L'ex-ministre Bernard Tapie a été relaxé ce mardi par le tribunal correctionnel de Paris, après avoir été jugé au printemps pour "escroquerie" dans l'affaire de l'arbitrage controversé sur la vente d'Adidas, qui lui avait octroyé 403 millions d'euros en 2008 avant d'être annulé pour "fraude". 

L'accusation de "détournement de fonds publics" n'a pas été retenu par le tribunal.

"Aujourd'hui, le tribunal a rendu avec une indépendance rare un jugement d'une netteté exceptionnelle et c'est pour nous (...) une immense satisfaction et une grande libération", a déclaré l'avocat de l'ex-ministre Hervé Temime, ajoutant que son client, atteint d'un double cancer et absent à l'audience, était "très très ému" lorsqu'il a appris la décision.

Ce jugement intervient après plus de vingt ans de procédures judiciaires touchant jusqu'au sommet de l'Etat dont la future présidente de la Banque centrale européenne (BCE), Christine Lagarde, alors ministre de l'Economie, qui avait été condamnée fin 2016 pour "négligence" mais dispensée de peine. 

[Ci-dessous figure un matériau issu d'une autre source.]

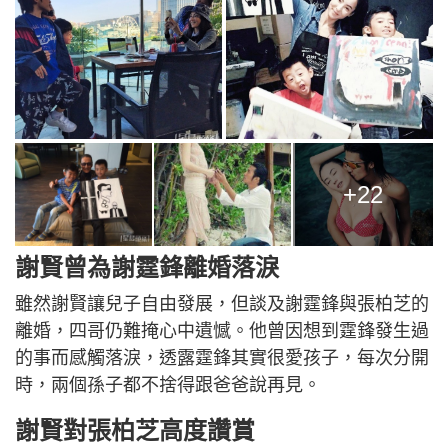
+22
謝賢曾為謝霆鋒離婚落淚
雖然謝賢讓兒子自由發展，但談及謝霆鋒與張柏芝的
離婚，四哥仍難掩心中遺憾。他曾因想到霆鋒發生過
的事而感觸落淚，透露霆鋒其實很愛孩子，每次分開
時，兩個孫子都不捨得跟爸爸說再見。
謝賢對張柏芝高度讚賞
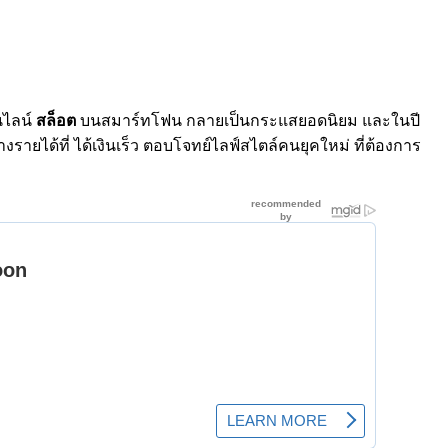
นไลน์
สล็อต
บนสมาร์ทโฟน กลายเป็นกระแสยอดนิยม และในปี
างรายได้ที่ ได้เงินเร็ว ตอบโจทย์ไลฟ์สไตล์คนยุคใหม่ ที่ต้องการ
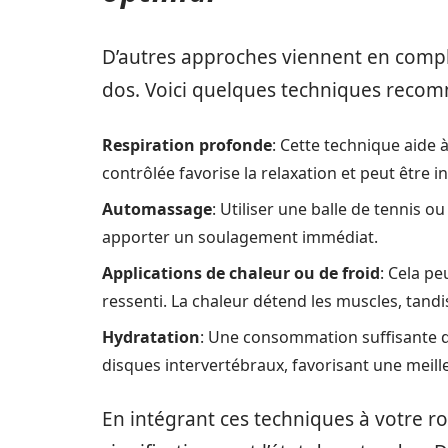
D’autres approches viennent en compl
dos. Voici quelques techniques reco
Respiration profonde
: Cette technique aide 
contrôlée favorise la relaxation et peut être i
Automassage
: Utiliser une balle de tennis 
apporter un soulagement immédiat.
Applications de chaleur ou de froid
: Cela pe
ressenti. La chaleur détend les muscles, tandis
Hydratation
: Une consommation suffisante d
disques intervertébraux, favorisant une meill
En intégrant ces techniques à votre rou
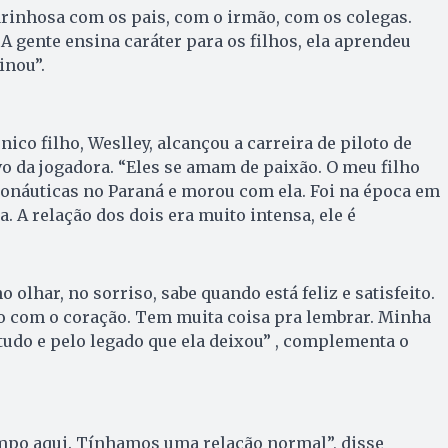
rinhosa com os pais, com o irmão, com os colegas.
 gente ensina caráter para os filhos, ela aprendeu
inou”.
nico filho, Weslley, alcançou a carreira de piloto de
vo da jogadora. “Eles se amam de paixão. O meu filho
ronáuticas no Paraná e morou com ela. Foi na época em
. A relação dos dois era muito intensa, ele é
o olhar, no sorriso, sabe quando está feliz e satisfeito.
so com o coração. Tem muita coisa pra lembrar. Minha
tudo e pelo legado que ela deixou” , complementa o
empo aqui. Tínhamos uma relação normal”, disse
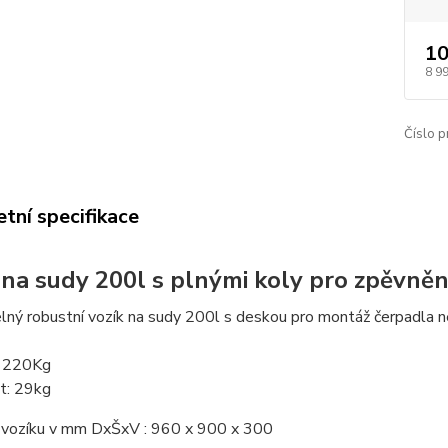
10
8 9
Číslo p
tní specifikace
 na sudy 200l s plnými koly pro zpěvněn
lný robustní vozík na sudy 200l s deskou pro montáž čerpadla ne
: 220Kg
t: 29kg
vozíku v mm DxŠxV : 960 x 900 x 300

L'homme d'affaires reprochait à la banque publique Crédit Lyonnais de l'avoir floué en lui achetant Adidas pour 315,5 millions d'euros en février 1993 avant de revendre l'équipementier sportif 701 millions en 1994. 

En 2015, cet arbitrage avait finalement été jugé frauduleux et annulé par la justice qui avait condamné Bernard Tapie à rembourser les quelque 404 millions d'euros accordés. 

En parallèle de cette procédure, la justice avait ouvert en 2013 une enquête pénale contre Bernard Tapie et les différents acteurs de l'arbitrage pour "escroquerie en bande organisée" et "détournement de fonds publics".

Six personnes avaient comparu devant le tribunal correctionnel de Paris pour répondre de leur rôle dans l'arbitrage délictueux.

Parmi eux, le PDG de l'opérateur de télécom Orange, Stéphane Richard, qui était jugé pour "complicité d'escroquerie", a également été relaxé. Le parquet avait requis à son encontre trois ans de prison dont 18 mois ferme, 100.000 euros d'amende et une interdiction de toute fonction publique pendant cinq ans.